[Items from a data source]
__________

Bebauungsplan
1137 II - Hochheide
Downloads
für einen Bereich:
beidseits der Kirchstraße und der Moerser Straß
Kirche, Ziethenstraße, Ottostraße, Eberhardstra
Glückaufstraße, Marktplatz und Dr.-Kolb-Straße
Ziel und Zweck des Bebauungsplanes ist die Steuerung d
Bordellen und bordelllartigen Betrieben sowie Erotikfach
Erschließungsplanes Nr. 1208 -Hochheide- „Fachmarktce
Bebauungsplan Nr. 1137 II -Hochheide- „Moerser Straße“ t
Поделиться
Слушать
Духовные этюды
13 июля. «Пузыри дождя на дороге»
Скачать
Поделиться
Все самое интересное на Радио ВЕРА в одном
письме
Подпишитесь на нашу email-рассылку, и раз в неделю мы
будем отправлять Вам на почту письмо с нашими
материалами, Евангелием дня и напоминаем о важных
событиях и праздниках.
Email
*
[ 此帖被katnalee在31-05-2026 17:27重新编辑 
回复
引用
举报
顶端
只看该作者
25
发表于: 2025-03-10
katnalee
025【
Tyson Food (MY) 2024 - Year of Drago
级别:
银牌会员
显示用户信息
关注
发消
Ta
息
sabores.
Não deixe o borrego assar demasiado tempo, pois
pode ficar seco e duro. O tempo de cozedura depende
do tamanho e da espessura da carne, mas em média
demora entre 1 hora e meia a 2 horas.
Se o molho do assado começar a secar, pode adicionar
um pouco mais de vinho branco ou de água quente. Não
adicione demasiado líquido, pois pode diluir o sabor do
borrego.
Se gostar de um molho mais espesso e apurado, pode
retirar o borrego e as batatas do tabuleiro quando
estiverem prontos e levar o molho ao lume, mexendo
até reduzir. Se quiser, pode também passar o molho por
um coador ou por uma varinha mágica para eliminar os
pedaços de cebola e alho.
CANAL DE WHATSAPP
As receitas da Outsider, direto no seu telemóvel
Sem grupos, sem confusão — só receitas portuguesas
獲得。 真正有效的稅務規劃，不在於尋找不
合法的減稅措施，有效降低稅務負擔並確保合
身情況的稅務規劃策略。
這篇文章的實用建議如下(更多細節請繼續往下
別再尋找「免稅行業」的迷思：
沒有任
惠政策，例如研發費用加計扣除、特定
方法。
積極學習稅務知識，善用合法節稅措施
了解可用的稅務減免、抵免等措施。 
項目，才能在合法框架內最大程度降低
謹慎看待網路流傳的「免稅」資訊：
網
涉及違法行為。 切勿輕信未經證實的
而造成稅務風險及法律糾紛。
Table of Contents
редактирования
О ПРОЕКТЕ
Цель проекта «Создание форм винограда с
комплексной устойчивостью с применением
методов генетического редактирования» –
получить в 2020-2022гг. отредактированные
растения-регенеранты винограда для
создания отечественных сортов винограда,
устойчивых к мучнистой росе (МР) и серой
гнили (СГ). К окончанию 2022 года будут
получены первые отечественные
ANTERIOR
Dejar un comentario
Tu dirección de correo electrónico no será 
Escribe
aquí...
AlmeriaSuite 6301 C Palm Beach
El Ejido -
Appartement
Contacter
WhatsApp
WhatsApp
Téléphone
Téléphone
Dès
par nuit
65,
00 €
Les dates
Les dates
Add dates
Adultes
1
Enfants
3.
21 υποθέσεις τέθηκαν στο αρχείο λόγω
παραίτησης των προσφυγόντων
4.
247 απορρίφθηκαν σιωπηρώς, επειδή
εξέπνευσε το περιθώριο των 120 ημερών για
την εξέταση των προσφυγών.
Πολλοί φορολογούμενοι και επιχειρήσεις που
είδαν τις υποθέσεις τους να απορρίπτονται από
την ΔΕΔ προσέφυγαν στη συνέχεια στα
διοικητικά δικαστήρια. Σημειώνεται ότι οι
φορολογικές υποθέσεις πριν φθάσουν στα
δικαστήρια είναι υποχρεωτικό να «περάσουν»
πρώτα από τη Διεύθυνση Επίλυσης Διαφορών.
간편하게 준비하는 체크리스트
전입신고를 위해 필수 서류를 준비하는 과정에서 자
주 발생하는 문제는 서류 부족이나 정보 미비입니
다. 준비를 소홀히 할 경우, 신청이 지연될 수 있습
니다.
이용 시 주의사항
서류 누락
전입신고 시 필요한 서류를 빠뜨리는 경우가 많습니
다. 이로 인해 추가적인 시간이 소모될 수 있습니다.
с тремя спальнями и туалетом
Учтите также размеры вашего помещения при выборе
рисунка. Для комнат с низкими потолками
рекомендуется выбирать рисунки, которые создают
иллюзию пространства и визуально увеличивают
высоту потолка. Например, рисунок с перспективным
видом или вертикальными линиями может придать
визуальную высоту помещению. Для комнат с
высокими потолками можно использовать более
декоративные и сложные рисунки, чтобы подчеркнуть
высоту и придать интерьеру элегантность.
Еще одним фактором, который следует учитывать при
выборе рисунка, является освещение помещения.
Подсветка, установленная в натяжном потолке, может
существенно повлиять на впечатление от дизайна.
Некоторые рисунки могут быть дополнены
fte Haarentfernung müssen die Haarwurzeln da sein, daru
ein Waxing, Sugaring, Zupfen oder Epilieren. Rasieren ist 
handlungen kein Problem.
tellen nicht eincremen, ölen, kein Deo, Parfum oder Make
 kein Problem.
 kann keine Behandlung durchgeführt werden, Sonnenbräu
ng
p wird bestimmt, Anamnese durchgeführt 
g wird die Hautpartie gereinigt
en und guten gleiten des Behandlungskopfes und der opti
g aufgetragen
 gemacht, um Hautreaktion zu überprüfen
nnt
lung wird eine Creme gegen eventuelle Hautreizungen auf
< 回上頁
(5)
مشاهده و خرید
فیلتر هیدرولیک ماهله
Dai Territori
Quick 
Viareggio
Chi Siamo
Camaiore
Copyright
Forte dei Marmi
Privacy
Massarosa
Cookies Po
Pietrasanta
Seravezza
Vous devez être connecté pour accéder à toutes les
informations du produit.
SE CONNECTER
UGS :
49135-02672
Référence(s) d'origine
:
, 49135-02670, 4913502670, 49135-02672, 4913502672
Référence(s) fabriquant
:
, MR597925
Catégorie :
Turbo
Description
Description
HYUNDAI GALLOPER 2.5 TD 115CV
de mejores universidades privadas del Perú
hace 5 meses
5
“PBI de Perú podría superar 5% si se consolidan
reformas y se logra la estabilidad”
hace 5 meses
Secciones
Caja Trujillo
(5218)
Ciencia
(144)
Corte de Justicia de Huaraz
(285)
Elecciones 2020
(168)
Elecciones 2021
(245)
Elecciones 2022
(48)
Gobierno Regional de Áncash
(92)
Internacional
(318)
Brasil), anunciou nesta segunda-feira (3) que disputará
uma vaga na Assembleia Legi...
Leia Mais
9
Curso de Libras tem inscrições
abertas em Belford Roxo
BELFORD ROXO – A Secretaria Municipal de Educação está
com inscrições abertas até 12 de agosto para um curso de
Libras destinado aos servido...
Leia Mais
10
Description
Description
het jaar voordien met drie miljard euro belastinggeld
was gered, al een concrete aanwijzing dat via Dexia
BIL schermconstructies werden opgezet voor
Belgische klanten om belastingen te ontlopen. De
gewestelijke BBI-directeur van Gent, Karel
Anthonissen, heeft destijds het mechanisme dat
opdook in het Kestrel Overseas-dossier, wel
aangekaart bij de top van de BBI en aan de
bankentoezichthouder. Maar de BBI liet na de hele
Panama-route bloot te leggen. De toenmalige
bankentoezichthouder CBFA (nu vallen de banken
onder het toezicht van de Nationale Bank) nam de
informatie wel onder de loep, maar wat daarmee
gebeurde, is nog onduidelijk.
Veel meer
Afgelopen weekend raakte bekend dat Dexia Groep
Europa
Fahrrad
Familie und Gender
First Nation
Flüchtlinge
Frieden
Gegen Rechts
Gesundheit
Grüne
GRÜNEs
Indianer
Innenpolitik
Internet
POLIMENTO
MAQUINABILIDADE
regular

__________

AIM OF THE EXERCISE =>
Your answer should be the lines of the records that include the word "Perú".

SOLUTION TO THE EXERCISE =>
de mejores universidades privadas del Perú
“PBI de Perú podría superar 5% si se consolidan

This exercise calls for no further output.